American Horror Stories : Part II

Yesterday I began my week-long theme about books that terrify me.

This first week of October is dedicated to books by Lisa Genova. On Friday, (since I will have covered all of Genova’s books) I will post a book by another author who writes in a similar vein to Genova.

I’m not featuring the books in any particular order, but I am featuring the one that I liked/scared me the most on Thursday. Yesterday’s post featured Left Neglected and Love Anthony.

Leading off today is:

Inside the O’Briens

This story follows an Irish Catholic family living in Massachusetts. The father, Joe, is a policeman and is diagnosed with Huntington’s Disease.

HD is a neurodegenerative disease. It has no treatment and no cure.

Joe begins having random outbursts, flares of temper, and random movements. He associates these to getting older and the stress of his job, but they are actually symptoms of HD.

Joe and his wife have four children. Two boys and two girls. Because Joe has HD, there is a 50% chance that each of his children will develop this disease. As if having the disease isn’t terrible enough, Joe struggles greatly knowing he is the source of where his children would acquire this disease from.

He struggles greatly with telling them. Upon knowing, each child has the choice to be tested to find out whether they carry this gene. Do you think you would want to find out if you has the choice? I feel like there are reasons for both.

Although this isn’t her most recent book, it’s the one I read most recently.

Genova writes with insight and great compassion. In the afterward section she talks about the individuals and families she worked along side with that were dealing with HD. Their lives and deaths allowed her writing and subsequently our reading to be only that much more of an authentic experience.

Next up:

Still Alice

Still Alice is one of Genova’s most popular books and was my introduction to her. She self-published this book in 2007 and after gaining such popularity it was picked up by Simon and Schuster.
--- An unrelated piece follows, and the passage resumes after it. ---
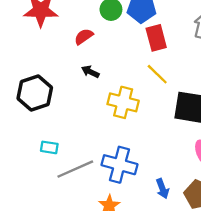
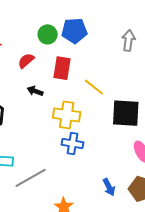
red rectangle: (156, 38) -> (62, 68), moved, turned 30
blue cross: (119, 165) -> (72, 144), moved, size x0.7

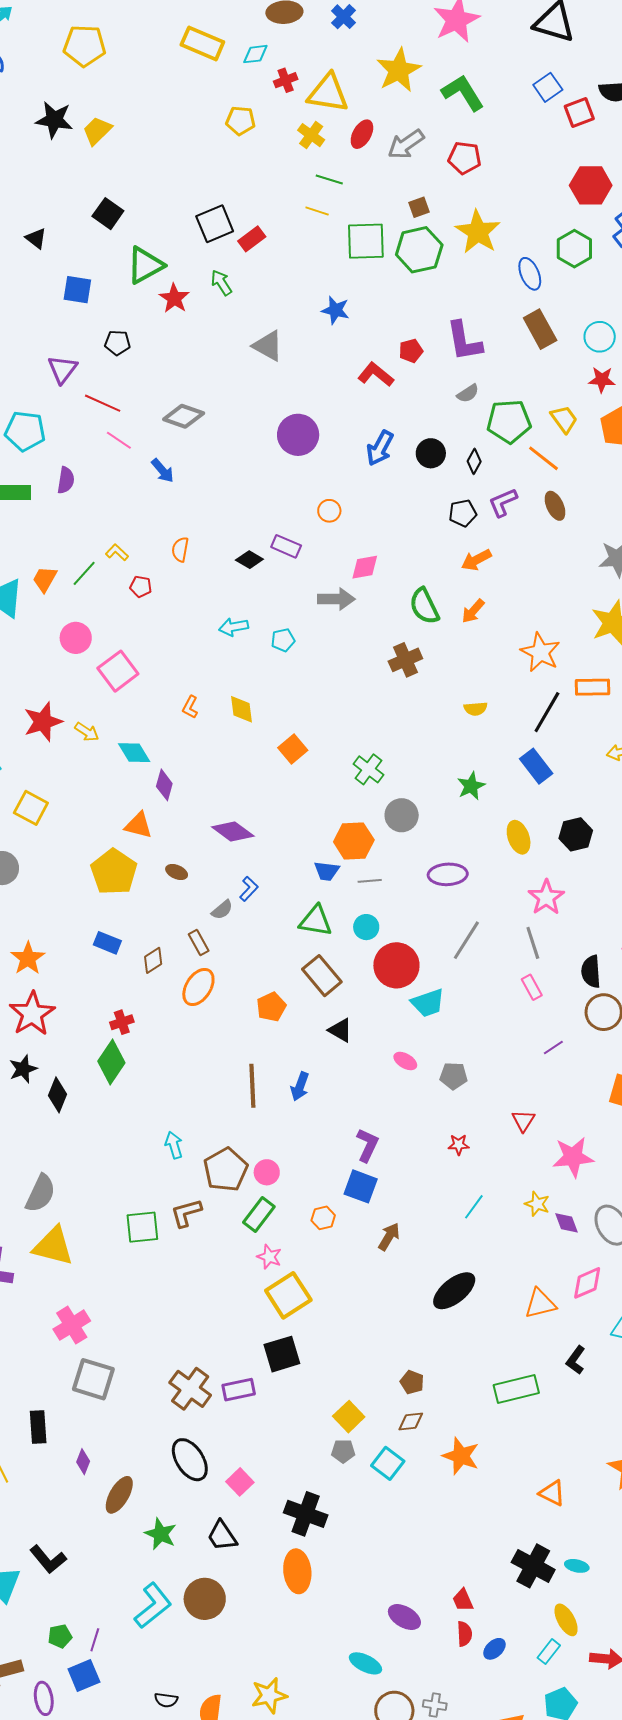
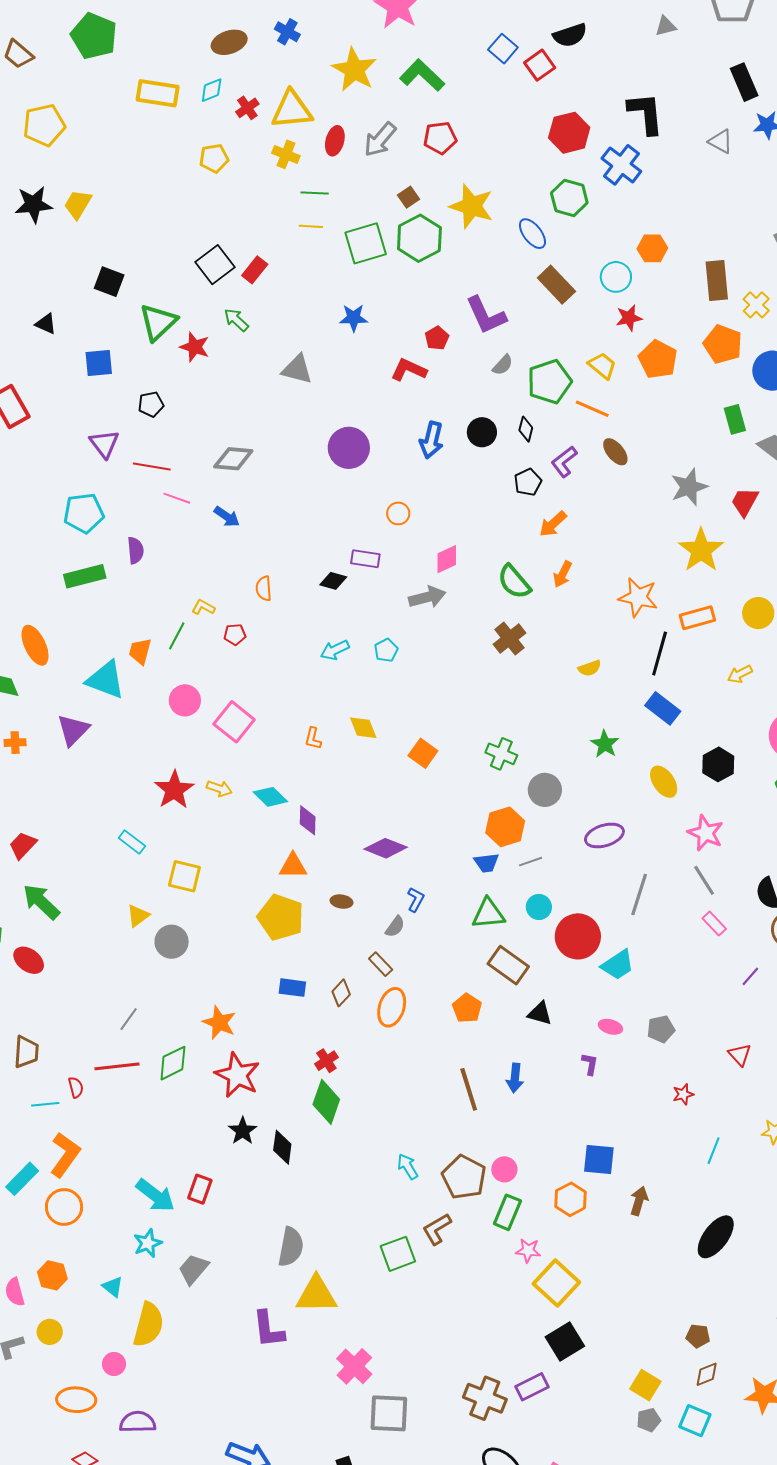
purple L-shape: (367, 1145) -> (590, 1064), moved, size x0.7
orange hexagon: (323, 1218) -> (571, 1199), size x1.4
This is the story of Harvard Professor Alice Howland, who is diagnosed with early-onset Alzheimer’s.

This story hit very close to home at a time when I needed to read it most. I do plan to write and share more with you all about this at a later date.

This is the the only book that has brought tears to my eyes in as long as I can remember. I highly recommend this book. If you have dealt at all with Alzheimer’s up close and personal, the very last part of this book cuts like a knife.

I could say a million cliched things about the horrors of Alzheimer’s, but the simple fact is that it robs people of ultimately everything they ever held dear. The only reprise (if it can be called that) is that the surrounding loved ones still know the soul who is tangled beneath this disease.

There is nothing to say except to love and hug harder those who you have been blessed to spend this life with.

Until tomorrow.

I had multiple favorite quotes from Still Alice:

“You’re so beautiful,” said Alice. “I’m afraid of looking at you and not knowing who you are.”
“I think that even if you don’t know who I am someday, you’ll still know that I love you.”
“What if I see you, and I don’t know that you’re my daughter, and I don’t know that you love me?”
“Then, I’ll tell you that I do, and you’ll believe me. –Still Alice

“And I have no control over which yesterdays I keep and which ones get deleted. This disease will not be bargained with.” –Still Alice

“My yesterdays are disappearing, and my tomorrows are uncertain, so what do I live for? I live for each day. I live in the moment. Some tomorrow soon, I’ll forget that I stood before you and gave this speech. But just because I’ll forget it some tomorrow doesn’t mean that I didn’t live every second of it today. I will forget today, but that doesn’t mean that today didn’t matter.” – Still Alice

3 thoughts on “American Horror Stories : Part II

  1. Great post! I am still to read “Still Alice” but I have seen the movie and it left me in tears, too. It is so beautiful and I also highly recommend. Julianne Moore does something absolutely phenomenal there.